O Decreto-lei 3.240/41, que dispõe sobre o sequestro de bens de pessoa que tenha cometido crime que resulte prejuízo para a Fazenda Pública, prevê prazo de 90 (noventa) dias para o oferecimento da denúncia após a efetivação da medida.
O artigo 131 do Código de Processo Penal estabelece o prazo de 60 (sessenta) dias para que seja intentada a ação penal, contado da data em que ficar concluída a diligência, sob pena de levantamento do sequestro.
A Lei 9.613/98, que tipifica o crime de lavagem de dinheiro, previa inicialmente o prazo de 120 (cento e vinte) dias para o início da ação penal (artigo 4º, §1º). Contudo, esse prazo foi expressamente revogado pela Lei 12.683/2012.
As leis que definem os crimes de tráfico de drogas (Lei 11.343/2006) e o crime de terrorismo (Lei 13.260/2016), embora cuidem expressamente de medidas assecuratórias patrimoniais, não tratam do prazo para oferecimento da denúncia.
Na falta de previsão expressa, o diminuto prazo legal de 60 (sessenta) dias previsto no CPP vem sendo aplicado em relação ao arresto e à hipoteca legal, medidas assecuratórias igualmente previstas no Código, bem como em relação aos procedimentos cautelares assecuratórios previstos nas demais leis especiais.
No âmbito cível, a Lei 8.429/92 prevê o prazo de 30 (trinta) dias para ajuizamento da ação principal pela prática de ato de improbidade administrativo, contados da efetivação da medida cautelar preparatória (artigo 17).
Por fim, o Novo Código de Processo Civil (Lei 13.105/2015), prevê prazo de 15 (quinze) dias para aditamento da petição de tutela antecipada requerida em caráter antecedente, mas prevê a possibilidade de o juiz fixar prazo maior (artigo 303).
Registre-se ainda que o Brasil é signatário da Convenção das Nações Unidas sobre a Corrupção (Decreto 5.687/2006), que prevê em seu artigo 31 o embargo preventivo, a apreensão e o confisco.
3. POSSIBILIDADE DE PRORROGAÇÃO FUNDAMENTADA, NO CASO CONCRETO, DO PRAZO PREVISTO NO ARTIGO 131 DO CPP PARA OFERECIMENTO DA DENÚNCIA
Há precedentes jurisprudenciais no sentido de que o levantamento do sequestro devido ao decurso do prazo legal de 60 (sessenta) dias não é automático, sendo tal prazo não peremptório.
O STJ já se posicionou sobre o tema, nesse sentido, por duas vezes: na primeira delas ressaltou a “excepcionalidade do caso” e a necessidade de cumprimento de diligências apuratórias[2]; na outra, invocou o princípio da razoabilidade e destacou a “complexidade do feito”[3].
Nos Tribunais Regionais Federais também se encontram precedentes no mesmo caminho, com base nos seguintes fundamentos: complexidade do caso e ausência de inércia do Ministério Público[4]; princípio da razoabilidade e complexidade das investigações em caso de crimes praticados por organizações criminosas.[5]
A maioria das decisões pesquisadas, porém, segue no sentido contrário: aduzem que o prazo previsto no artigo 131 do CPP é decadencial e que a medida assecuratória deve ser levantada se houver o prolongamento da medida sem o oferecimento da denúncia[6].
O ponto de partida para análise da questão, a luz do caso concreto, é o princípio da razoabilidade.

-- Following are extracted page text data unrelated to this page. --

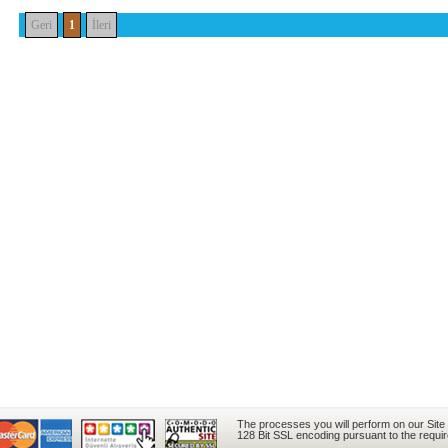
Geri
1
İleri
The processes you will perform on our Site
128 Bit SSL encoding pursuant to the requi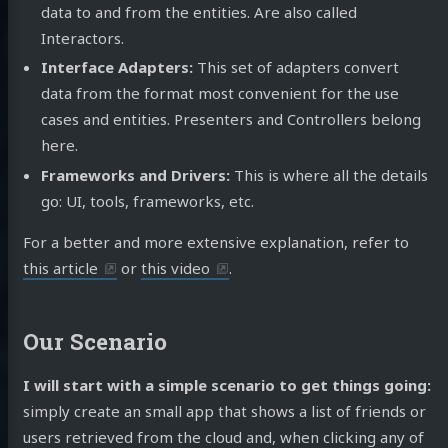
data to and from the entities. Are also called
Interactors.
Interface Adapters:
This set of adapters convert
data from the format most convenient for the use
cases and entities. Presenters and Controllers belong
here.
Frameworks and Drivers:
This is where all the details
go: UI, tools, frameworks, etc.
For a better and more extensive explanation, refer to
this article
or
this video
.
Our Scenario
I will start with a simple scenario to get things going:
simply create an small app that shows a list of friends or
users retrieved from the cloud and, when clicking any of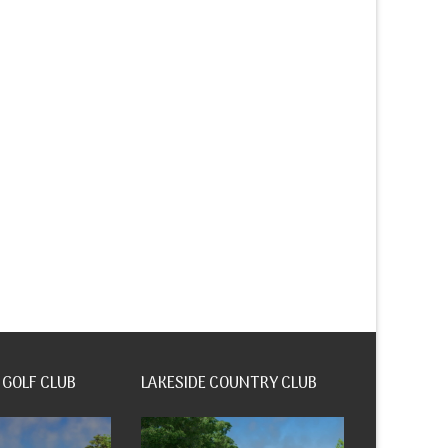
 GOLF CLUB
LAKESIDE COUNTRY CLUB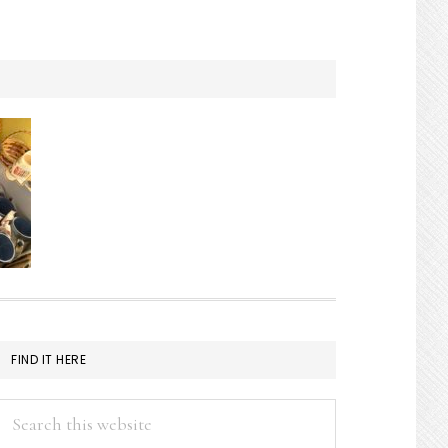
FIND IT HERE
Search
this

De acordo com a doutrina especializada, tal princípio define-se como “forma de controle da correção material das leis que não envolvem a análise da relação entre os meios empregados e fins almejados, a qual diz respeito ao controle da proporcionalidade”[7].
Em sua vertente da justiça do caso concreto, o princípio da razoabilidade estabelece que na interpretação dos fatos descritos nas normas jurídicas deve ser considerado o que normalmente acontece e não o excepcional. Na aplicação das prescrições normativas, devem ser levados em consideração os aspectos presentes no caso concreto, quando a generalidade da lei não os leva em conta[8].
Com base no referido princípio, estão corretas as decisões jurisprudenciais que determinaram o levantamento da medida constritiva assecuratória, quando já havia se passado prazo excessivo e não havia indicação de realização de diligência ou de prosseguimento das atividades investigatórias. Ora, se houve inércia das autoridades persecutórias, não seria razoável manter-se constrito, indefinidamente, o patrimônio do investigado. Por outro lado, não se mostraria razoável o levantamento da constrição após alguns meses de término do prazo legal, se tiver sido demonstrado nos autos que o Ministério Público ou a autoridade policial encontram-se em fase final de realização de diligências complementares que permitirão o oferecimento breve da denúncia.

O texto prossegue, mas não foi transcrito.